Перестройка привела Бориса Андреевича в Верховный Совет РСФСР, где он стал одним из авторов судебной реформы, по значимости и масштабу действительно сопоставимой с преобразованиями 1860-х годов. И вины отцов-основателей в том, что дела в российских судах потом пошли наперекосяк, нет. Смешны попытки что-то структурно поменять в сегодняшних судебных присутствиях — дело же не в процессуальных и технических деталях, а в атмосфере, которая сложилась в стране, и в том, что творится в душах и головах судей.
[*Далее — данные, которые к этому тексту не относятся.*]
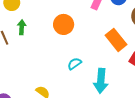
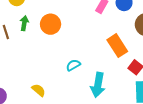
orange circle: (64, 24) -> (51, 24), moved

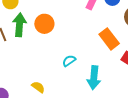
green arrow: (24, 23) -> (19, 25), size x1.6

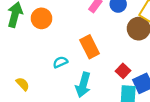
orange rectangle: (109, 39) -> (90, 47), moved

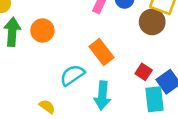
cyan semicircle: (60, 62) -> (72, 75), size x1.5
yellow semicircle: (23, 84) -> (47, 107), moved

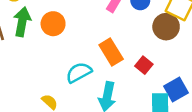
red square: (144, 72) -> (144, 65), moved

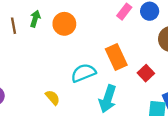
green arrow: (22, 22) -> (35, 19), size x0.6

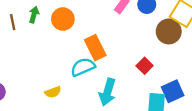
orange rectangle: (116, 57) -> (95, 48), moved
yellow semicircle: (53, 98) -> (53, 92), turned 112

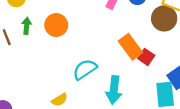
orange rectangle: (95, 48) -> (130, 47), moved

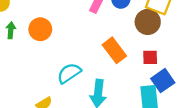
red square: (146, 57) -> (150, 57), moved, turned -35

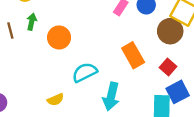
orange circle: (40, 29) -> (59, 37), moved
red square: (150, 57) -> (168, 67), turned 35

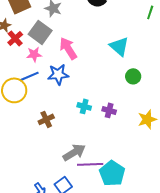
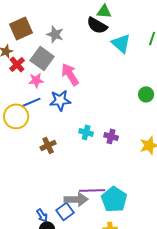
cyan triangle: (119, 46) -> (121, 43), moved
green circle: (133, 76) -> (146, 94), moved
gray arrow: (74, 152) -> (76, 199), moved, turned 30

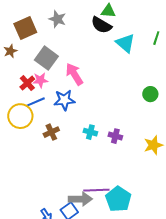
gray star: (55, 34) -> (57, 19), moved
red cross: (17, 64) -> (27, 83), moved
brown cross: (48, 145) -> (51, 132), moved

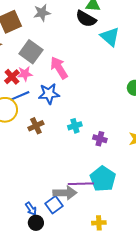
gray star: (57, 19) -> (42, 13), turned -30
cyan cross: (90, 132) -> (75, 126), turned -32
purple cross: (115, 136) -> (100, 139), moved
cyan pentagon: (118, 199) -> (103, 179), moved

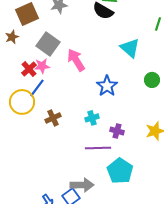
cyan triangle: (110, 37) -> (130, 48), moved
blue star: (49, 94) -> (107, 86), moved, turned -30
blue line: (20, 96) -> (37, 88), turned -30
purple line: (81, 184) -> (98, 148), moved

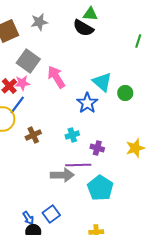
cyan triangle: (130, 48) -> (102, 82), moved
green circle: (152, 80) -> (125, 93), moved
gray arrow: (82, 185) -> (62, 175), moved

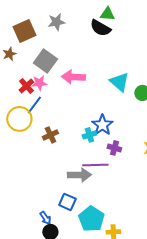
pink arrow: (56, 77) -> (73, 77), turned -55
blue star: (87, 103) -> (102, 125), moved
cyan pentagon: (100, 188) -> (91, 219), moved
blue square: (51, 214) -> (67, 202), moved, turned -30

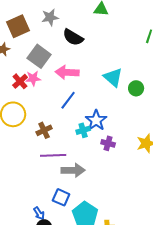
black semicircle: (100, 28) -> (73, 37), moved
blue line: (34, 105) -> (68, 100), moved
purple line: (95, 165) -> (53, 155), moved

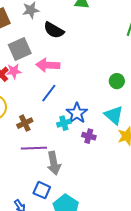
gray square: (39, 56) -> (20, 49), turned 30
cyan triangle: (113, 77) -> (114, 115), moved
gray arrow: (73, 170) -> (54, 163), turned 80

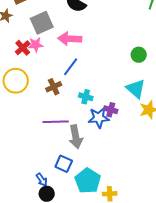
blue star: (77, 113) -> (99, 118), moved, turned 30
brown cross: (25, 123) -> (54, 87), moved
cyan cross: (64, 123) -> (86, 97), turned 32

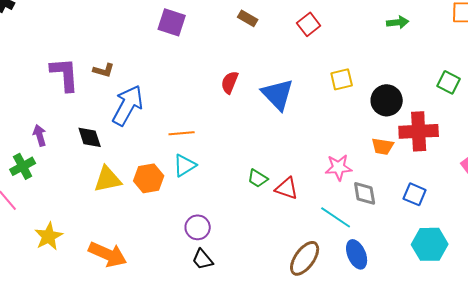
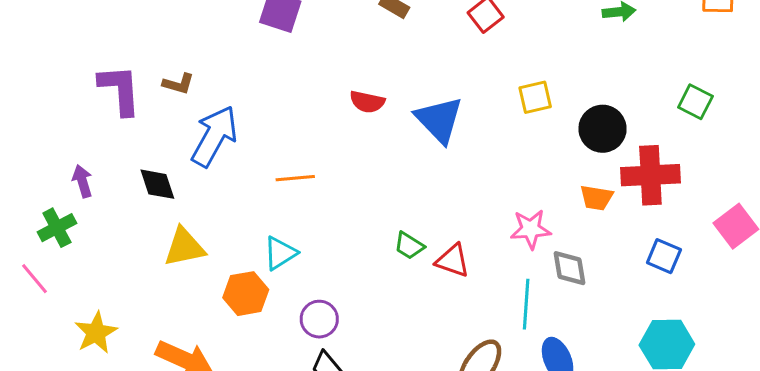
red semicircle: (230, 82) -> (367, 102), turned -100
cyan triangle: (185, 165) -> (280, 253), moved
orange hexagon: (149, 178) -> (246, 294), moved
blue square: (415, 194) -> (664, 256), moved
cyan line: (336, 217) -> (526, 304), turned 60

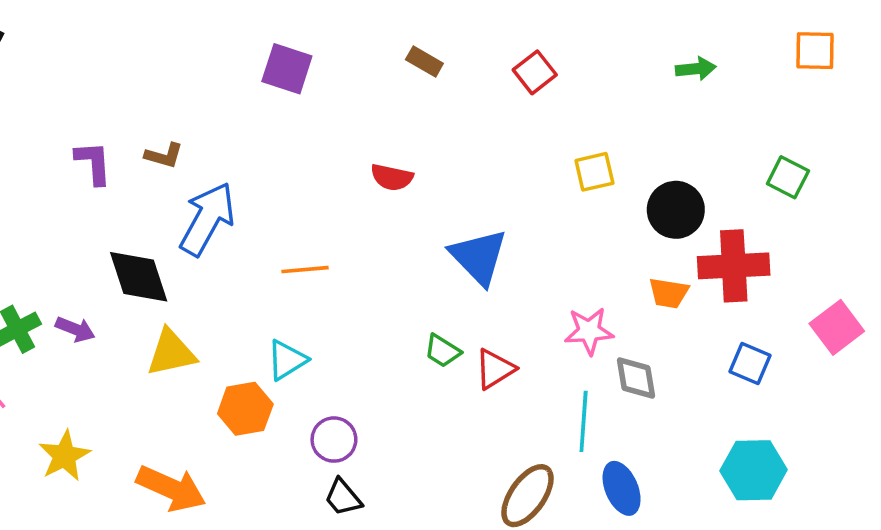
purple L-shape: (120, 90) -> (93, 163), size x0.7
blue triangle: (439, 120) -> (479, 257), moved
purple arrow: (82, 181) -> (75, 329), moved, turned 128
black diamond: (157, 184) -> (139, 277), size x1.4
red triangle: (453, 261) -> (495, 369), turned -51

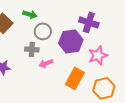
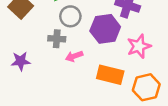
orange rectangle: (75, 78) -> (110, 75), turned 75

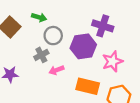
gray cross: (57, 39) -> (41, 55), turned -32

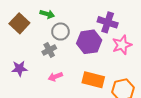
pink star: (112, 61) -> (122, 45), moved
pink arrow: (56, 70) -> (55, 77), moved

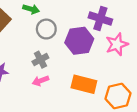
gray cross: (49, 50) -> (40, 60), moved

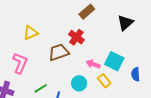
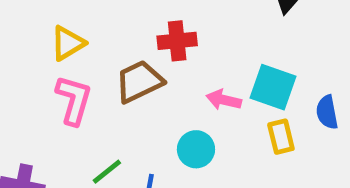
red cross: (76, 37) -> (177, 41), turned -35
pink L-shape: (20, 63) -> (74, 100), moved
yellow rectangle: (104, 81) -> (281, 137), moved, turned 32

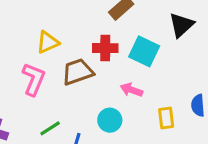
yellow triangle: (68, 43) -> (48, 42), moved
cyan square: (273, 87) -> (144, 51), moved

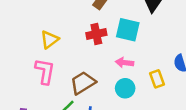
brown trapezoid: (78, 72) -> (83, 83), moved
cyan circle: (110, 120) -> (125, 88), moved

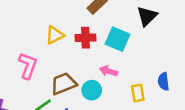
yellow triangle: (50, 40) -> (55, 35), moved
cyan circle: (125, 88) -> (92, 90), moved

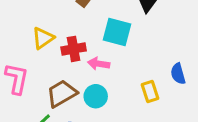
red cross: (85, 38) -> (74, 49), moved
pink arrow: (108, 71) -> (99, 64), moved

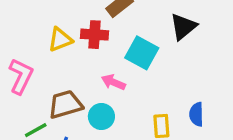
red cross: (74, 49) -> (95, 35), moved

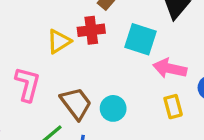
pink arrow: (113, 82) -> (170, 68), moved, size x1.4
brown trapezoid: (65, 104) -> (76, 103), turned 80

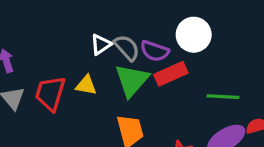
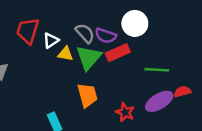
white triangle: (101, 44) -> (51, 40), moved
yellow triangle: (86, 85) -> (65, 54), moved
red trapezoid: (50, 93) -> (28, 31), moved

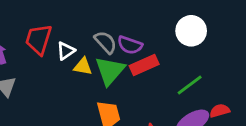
white circle: (135, 23) -> (191, 31), moved
green line: (157, 70) -> (190, 85), turned -40

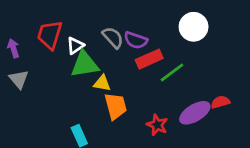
yellow triangle: (83, 66) -> (102, 83), moved
green triangle: (110, 71) -> (85, 64), moved, turned 40
green line: (190, 85) -> (172, 72), moved

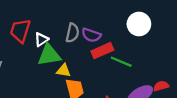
gray semicircle: (113, 38) -> (72, 33), turned 54
green line: (172, 72) -> (121, 62), turned 60

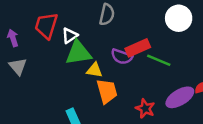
gray semicircle: (72, 33) -> (107, 14), moved
purple semicircle: (91, 35) -> (122, 57), moved

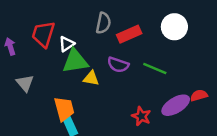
red rectangle: (138, 48) -> (129, 34), moved
gray triangle: (18, 66) -> (25, 83), moved
orange trapezoid: (107, 91) -> (64, 109), moved

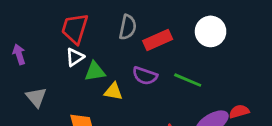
red trapezoid: (43, 34) -> (75, 29), moved
white triangle: (67, 44) -> (75, 57), moved
green triangle: (75, 61) -> (95, 71), size x0.7

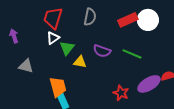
red rectangle: (158, 40) -> (128, 20), moved
green triangle: (95, 71) -> (67, 48), turned -42
gray triangle: (36, 97) -> (26, 66), turned -35

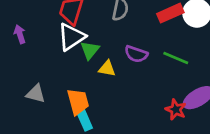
white triangle: (53, 38) -> (71, 37), size x1.6
gray triangle: (26, 66) -> (36, 94), moved
red star: (121, 93) -> (176, 110), moved

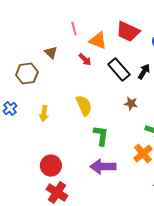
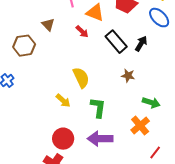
yellow arrow: (44, 114) -> (63, 101), moved, turned -56
red circle: (51, 166) -> (63, 139), moved

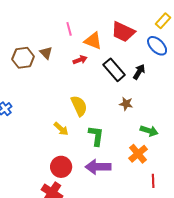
red arrow: (82, 32) -> (80, 60), turned -64
brown hexagon: (24, 46) -> (23, 58), moved
red line: (155, 153) -> (153, 181), turned -40

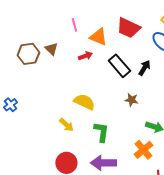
yellow semicircle: (79, 106) -> (84, 102), turned -40

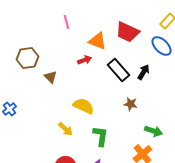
pink line: (74, 25) -> (67, 22), moved
brown triangle: (51, 49) -> (51, 77), moved

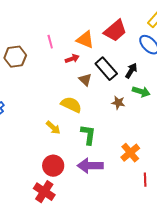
pink line: (67, 22) -> (50, 42), moved
red trapezoid: (128, 32) -> (115, 31), turned -65
brown triangle: (51, 77) -> (85, 80), moved
green arrow: (154, 131) -> (141, 92), moved

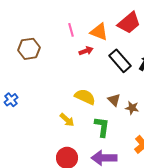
pink line: (50, 42) -> (71, 30), moved
brown triangle: (85, 80) -> (114, 100), moved
brown star: (118, 103) -> (132, 108), moved

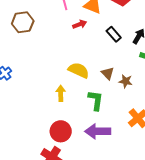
black rectangle: (120, 61) -> (114, 34), size x0.7
yellow arrow: (67, 120) -> (61, 93), turned -133

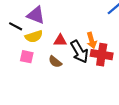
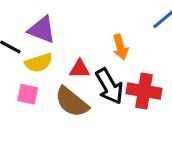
orange arrow: (92, 40) -> (120, 47), moved
brown semicircle: (55, 62) -> (72, 102), size x1.6

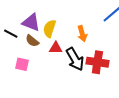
yellow semicircle: (39, 63) -> (50, 29), moved, turned 126
brown semicircle: (72, 102) -> (32, 41), moved, size x0.6

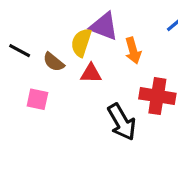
purple triangle: (31, 22) -> (104, 26), moved
black arrow: (75, 59) -> (122, 122), moved

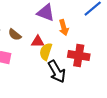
yellow semicircle: (81, 43) -> (46, 52), moved

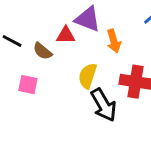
red triangle: (38, 42) -> (66, 35), moved

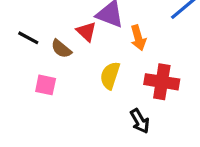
red triangle: (66, 35) -> (86, 32), turned 42
black arrow: (104, 105) -> (140, 121), moved, size x0.7

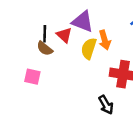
black line: (28, 38) -> (45, 34), moved, turned 63
yellow semicircle: (110, 75) -> (89, 48), moved

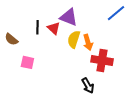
orange arrow: (105, 40) -> (88, 42), moved
brown semicircle: (45, 48) -> (11, 39), moved

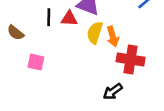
red triangle: (54, 28) -> (69, 19), turned -40
black arrow: (88, 86) -> (113, 92), turned 84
Это ментальная, а не структурная катастрофа. Золотухин и его коллеги оставили достойное наследие, а уж растранжирить его для тех людей, которые находятся у власти почти два десятилетия, проблемы не составило.
В моей «пятерке» скоро по разным причинам осталось трое — я, бывший моряк Володя Петров, которого тотчас же окрестили Наута (латынь была обязательным предметом на первом курсе) и командир-артиллерист с полным иконостасом орденов Даня Инденбаум (ныне гражданин Израиля). Наута учился с трудом, объясняя, что науки он не может воспринимать сидя или стоя, только лежа, что и воплощал на практике. За столом по очереди читали вслух учебник Даня Инденбаум и я, а Петров задумчиво лежал на диване, изредка нам кивая. Результаты сессии показали эффективность этой «методы».